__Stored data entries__
*** Begin section ***

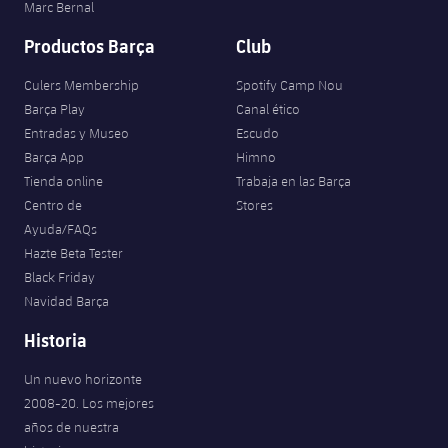
Marc Bernal
Productos Barça
Club
Culers Membership
Spotify Camp Nou
Barça Play
Canal ético
Entradas y Museo
Escudo
Barça App
Himno
Tienda online
Trabaja en las Barça
Centro de
Stores
Ayuda/FAQs
Hazte Beta Tester
Black Friday
Navidad Barça
Historia
Un nuevo horizonte
2008-20. Los mejores
años de nuestra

*** End section ***

__Aim of the task__
Return the data above in its exact wording, with none of the pictures.

__Task result__
Marc Bernal
Productos Barça
Club
Culers Membership
Spotify Camp Nou
Barça Play
Canal ético
Entradas y Museo
Escudo
Barça App
Himno
Tienda online
Trabaja en las Barça
Centro de
Stores
Ayuda/FAQs
Hazte Beta Tester
Black Friday
Navidad Barça
Historia
Un nuevo horizonte
2008-20. Los mejores
años de nuestra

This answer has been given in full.